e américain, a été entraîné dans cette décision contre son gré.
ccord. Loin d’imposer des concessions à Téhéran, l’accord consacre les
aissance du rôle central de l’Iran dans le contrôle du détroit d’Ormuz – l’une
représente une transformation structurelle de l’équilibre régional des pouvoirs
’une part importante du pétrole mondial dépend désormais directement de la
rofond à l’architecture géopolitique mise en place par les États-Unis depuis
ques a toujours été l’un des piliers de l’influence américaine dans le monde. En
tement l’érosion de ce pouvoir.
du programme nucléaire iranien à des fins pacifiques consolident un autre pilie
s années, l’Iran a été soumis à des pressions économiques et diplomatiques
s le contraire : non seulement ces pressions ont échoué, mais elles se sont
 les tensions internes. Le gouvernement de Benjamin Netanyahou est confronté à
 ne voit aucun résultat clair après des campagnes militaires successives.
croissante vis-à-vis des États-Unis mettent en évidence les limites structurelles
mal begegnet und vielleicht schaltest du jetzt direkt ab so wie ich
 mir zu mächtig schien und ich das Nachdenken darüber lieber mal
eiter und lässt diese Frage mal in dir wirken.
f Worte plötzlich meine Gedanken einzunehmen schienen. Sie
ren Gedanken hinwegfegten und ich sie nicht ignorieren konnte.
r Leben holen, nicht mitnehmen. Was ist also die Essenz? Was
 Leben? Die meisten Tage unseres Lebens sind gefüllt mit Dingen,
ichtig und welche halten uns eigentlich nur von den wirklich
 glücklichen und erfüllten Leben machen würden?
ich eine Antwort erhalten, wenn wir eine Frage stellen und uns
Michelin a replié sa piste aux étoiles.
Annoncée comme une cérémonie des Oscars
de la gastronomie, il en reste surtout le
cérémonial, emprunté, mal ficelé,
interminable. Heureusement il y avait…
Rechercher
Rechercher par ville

•••

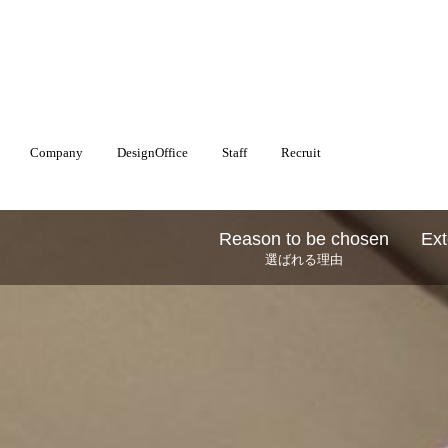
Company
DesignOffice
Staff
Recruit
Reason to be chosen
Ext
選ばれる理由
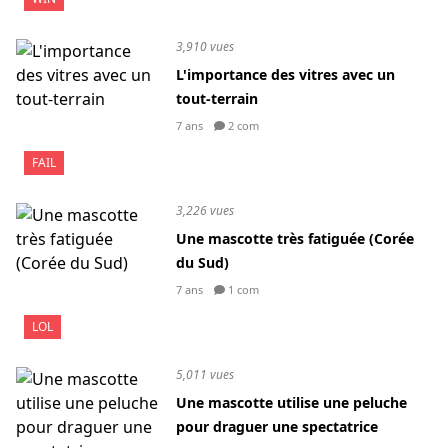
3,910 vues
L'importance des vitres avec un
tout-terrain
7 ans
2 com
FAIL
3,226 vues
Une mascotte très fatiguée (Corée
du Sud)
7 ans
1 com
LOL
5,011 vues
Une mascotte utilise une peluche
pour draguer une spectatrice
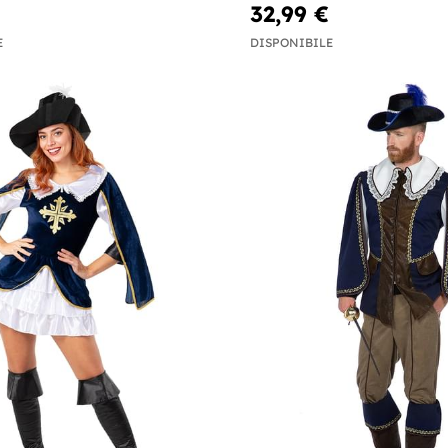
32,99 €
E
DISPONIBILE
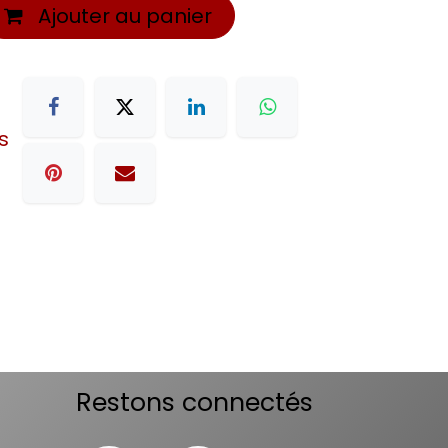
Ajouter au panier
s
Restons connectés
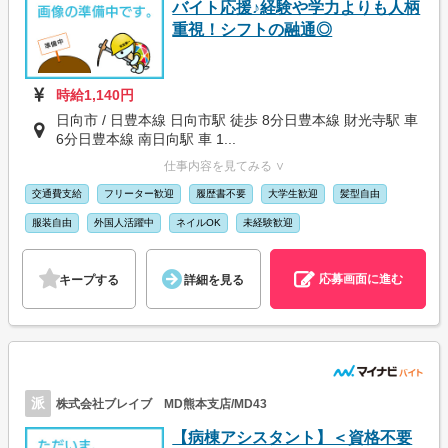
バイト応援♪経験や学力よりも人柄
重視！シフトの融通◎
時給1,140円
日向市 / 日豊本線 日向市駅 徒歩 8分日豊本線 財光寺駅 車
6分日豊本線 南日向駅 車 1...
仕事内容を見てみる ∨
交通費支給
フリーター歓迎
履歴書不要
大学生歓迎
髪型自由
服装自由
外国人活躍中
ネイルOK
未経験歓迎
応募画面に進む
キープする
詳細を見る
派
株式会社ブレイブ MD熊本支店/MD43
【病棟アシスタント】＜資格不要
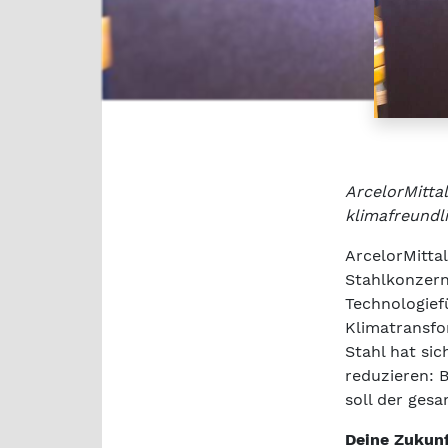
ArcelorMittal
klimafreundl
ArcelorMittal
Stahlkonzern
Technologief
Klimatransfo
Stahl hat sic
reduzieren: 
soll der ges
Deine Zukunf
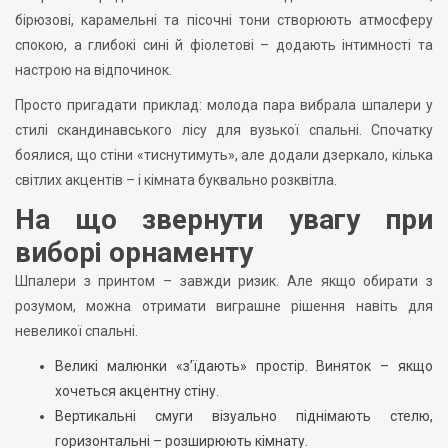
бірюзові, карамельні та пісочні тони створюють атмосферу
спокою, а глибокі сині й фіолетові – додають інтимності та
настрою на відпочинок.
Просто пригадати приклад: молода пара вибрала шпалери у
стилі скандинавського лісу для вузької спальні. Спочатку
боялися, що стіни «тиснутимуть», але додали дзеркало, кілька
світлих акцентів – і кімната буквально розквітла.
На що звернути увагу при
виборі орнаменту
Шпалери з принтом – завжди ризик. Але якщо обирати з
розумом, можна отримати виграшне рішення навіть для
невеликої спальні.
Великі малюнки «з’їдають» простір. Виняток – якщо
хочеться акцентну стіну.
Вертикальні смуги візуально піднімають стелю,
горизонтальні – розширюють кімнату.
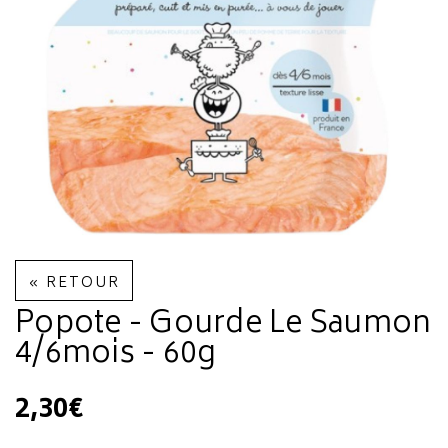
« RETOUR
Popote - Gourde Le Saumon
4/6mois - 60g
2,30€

•••

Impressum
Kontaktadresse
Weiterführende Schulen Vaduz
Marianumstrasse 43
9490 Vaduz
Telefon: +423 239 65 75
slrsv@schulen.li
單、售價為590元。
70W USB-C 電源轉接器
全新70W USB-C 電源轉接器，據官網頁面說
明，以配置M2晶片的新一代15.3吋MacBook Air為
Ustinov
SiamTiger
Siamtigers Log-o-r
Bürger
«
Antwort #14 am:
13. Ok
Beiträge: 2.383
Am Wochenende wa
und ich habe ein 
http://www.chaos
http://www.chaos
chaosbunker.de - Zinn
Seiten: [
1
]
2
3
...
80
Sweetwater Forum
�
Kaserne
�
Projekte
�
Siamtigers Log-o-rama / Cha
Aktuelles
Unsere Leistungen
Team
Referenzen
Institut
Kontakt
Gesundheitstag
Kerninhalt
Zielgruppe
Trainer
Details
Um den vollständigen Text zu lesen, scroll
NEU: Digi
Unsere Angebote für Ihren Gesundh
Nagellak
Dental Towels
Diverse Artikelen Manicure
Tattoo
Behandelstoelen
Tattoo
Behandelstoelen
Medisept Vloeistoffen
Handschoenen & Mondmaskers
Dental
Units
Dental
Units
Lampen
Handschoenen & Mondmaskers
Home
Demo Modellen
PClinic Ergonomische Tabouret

•••

_Work to complete:_ Reproduce each line of the records in which the word "Antwort" appears.

_Answer area:_
ich eine Antwort erhalten, wenn wir eine Frage stellen und uns
Antwort #14 am:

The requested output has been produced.